With Binance reportedly in the DOJ's crosshairs, things are starting to look concerning.
Jack Inabinet Jack Inabinet Sep 28, 20234 min read
How Much Trouble is Binance in?

Dear Bankless Nation,

CZ has been throwing up 4's an awful lot lately. With Binance in the crosshairs of the DOJ, which is reportedly mulling criminal charges and billions in fines against Binance, Crypto Twitter is getting a little nervous.

Today, analyst Jack digs into the situation and delivers some takeaways on the contentious saga.

-Bankless team

From Mt. Gox to FTX, crypto's history books are littered with centralized crypto exchanges that exploded suddenly and left users in a lurch. These events have served as all-too-frequent reminders of the dangers of trusting centralized exchanges and not embracing self-custody.

As we come up on the 1-year anniversary of the FTX implosion, more and more people on Crypto Twitter seem to be voicing their concerns about the future of Binance. The question on our minds today is: how much trouble are they really in?

For years, critics have proclaimed that Binance, crypto's largest exchange, will be the next to go bust. Yet, no matter how horrendous the dumps, the exchange has managed to surprise its doubters by continuing to fulfill withdrawals and stave off insolvency.

While Binance has weathered every test the market has thrown at it, the exchange now faces an existential threat from the nation-states and US regulators attempting to aggressively crack down on the CEX.
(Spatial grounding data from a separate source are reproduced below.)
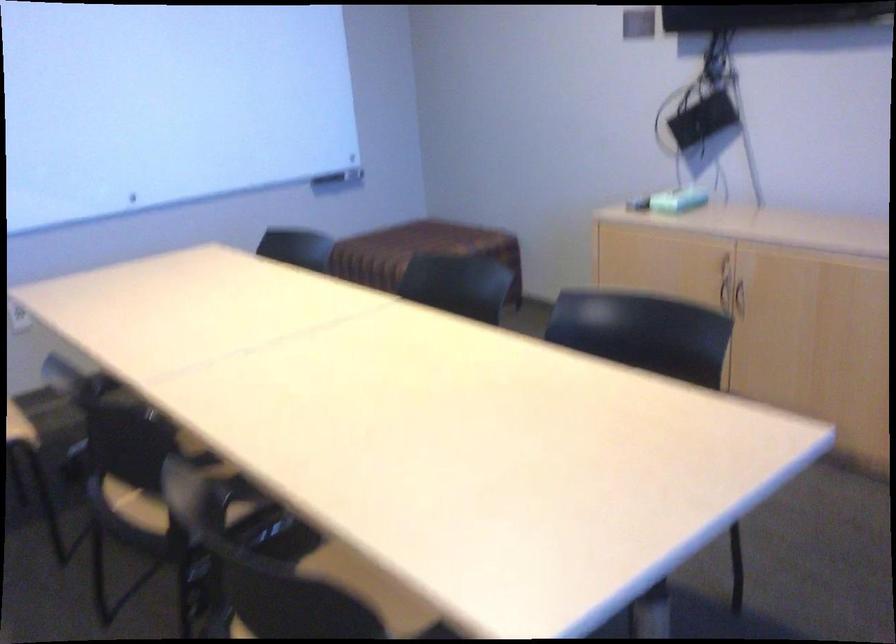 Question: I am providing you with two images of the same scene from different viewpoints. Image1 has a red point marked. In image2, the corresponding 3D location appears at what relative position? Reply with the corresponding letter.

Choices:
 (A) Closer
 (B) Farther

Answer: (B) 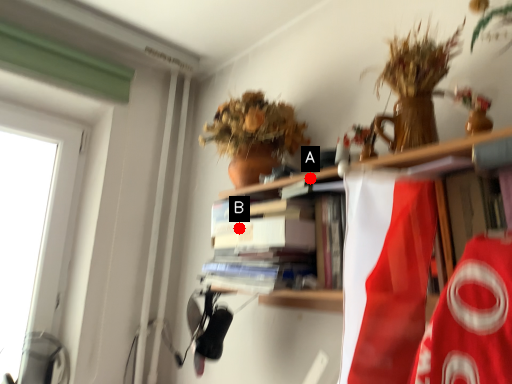 Question: Two points are circled on the image, labeled by A and B beside each circle. Which point appears farthest from the camera in this image?

Choices:
 (A) A is further
 (B) B is further

Answer: (B) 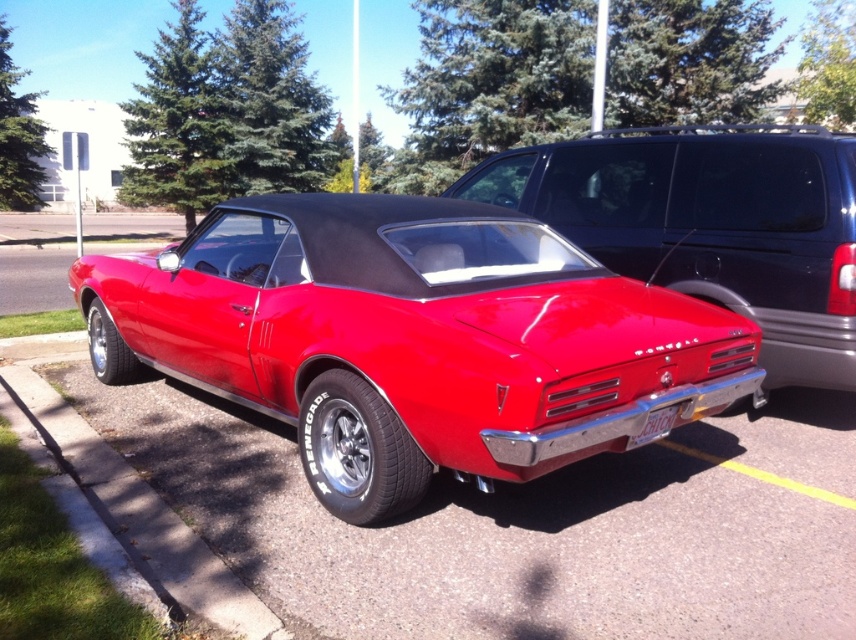 Question: Which of the following is the farthest from the observer?

Choices:
 (A) shiny red car at center
 (B) glossy black suv at upper right

Answer: (B)

Question: Is shiny red car at center to the right of glossy black suv at upper right from the viewer's perspective?

Choices:
 (A) yes
 (B) no

Answer: (B)

Question: Does glossy black suv at upper right appear under white plastic license plate at rear?

Choices:
 (A) no
 (B) yes

Answer: (A)

Question: Which point appears closest to the camera in this image?

Choices:
 (A) (541, 228)
 (B) (807, 205)

Answer: (A)

Question: Among these objects, which one is farthest from the camera?

Choices:
 (A) glossy black suv at upper right
 (B) shiny red car at center

Answer: (A)

Question: Does shiny red car at center appear under white plastic license plate at rear?

Choices:
 (A) no
 (B) yes

Answer: (A) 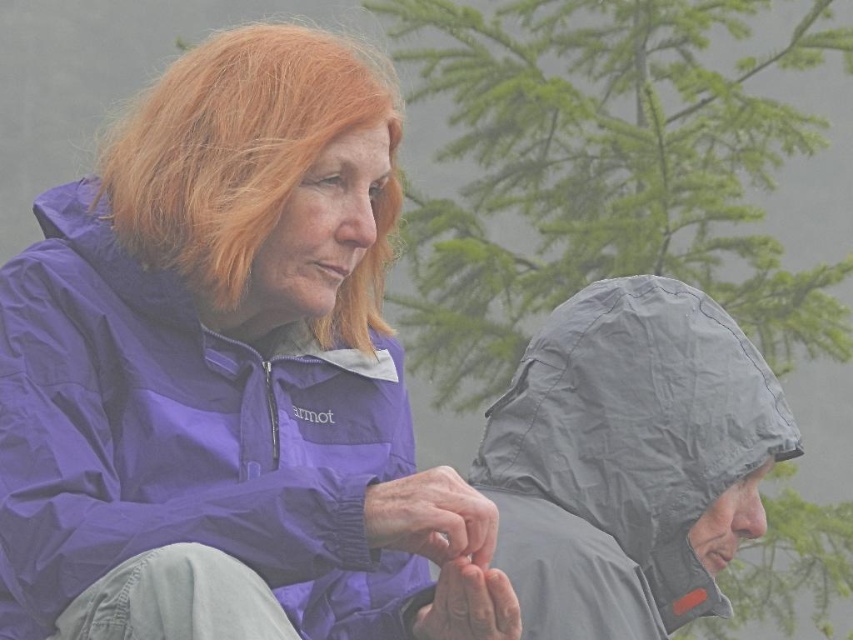 You are trying to decide which of the two items, the purple waterproof jacket at upper left or the gray waterproof hood at right, would be better to take with you on a hiking trip where you expect rain. Based on their sizes, which one is taller and thus might offer better rain protection?

The purple waterproof jacket at upper left is much taller than the gray waterproof hood at right, so it might offer better rain protection due to its greater height.

You are a photographer trying to capture a candid shot of both the gray waterproof hood at right and the blonde hair at upper left. Which object should you focus on first to ensure both are in sharp focus?

You should focus on the gray waterproof hood at right first because it is closer to you than the blonde hair at upper left, ensuring both will be in focus when using depth of field techniques.

You are standing in front of the two people in the image. Which of the two points, point [572,572] or point [231,308], is closer to you?

Point [572,572] is closer to you because it is further to the viewer than point [231,308].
Today, we're discussing how we got here and how things could go sideways 😟

⚔️ Regulatory Inquisition

Binance made headlines numerous times throughout 2023 for undesirable regulatory reasons. While much of the regulatory assault against Binance has been concentrated in the US, the exchange has also experienced difficulties obtaining licenses or operating across numerous jurisdictions, including Australia, Austria, Belgium, Canada, Cyprus, Holland, and Germany. 

Stateside, things aren’t looking great. Unlike the frivolous assaults against DeFi protocols and exchanges who have “failed to comply” with an unwritten set of rules, Binance has been targeted for what regulators perceive as a willful disregard of established laws.

The first sign of trouble came in February when stablecoin issuer Paxos received a Wells notice from the SEC regarding its Binance USD (BUSD) issuance. Simultaneously, New York’s NYDFS agency ordered Paxos to cease the issuance of the stablecoin. While the subtext of these orders is unknown, it was a concerning development.

In March, the CFTC filed an enforcement action against the exchange for willfully circumventing internal compliance policies to onboard prohibited persons. The CFTC’s complaint cites numerous instances where Binance’s compliance staff provided white glove service to illegally onboard “VIP” US customers to the international platform and references multiple transactions related to terror groups and illicit finance – also, not so good.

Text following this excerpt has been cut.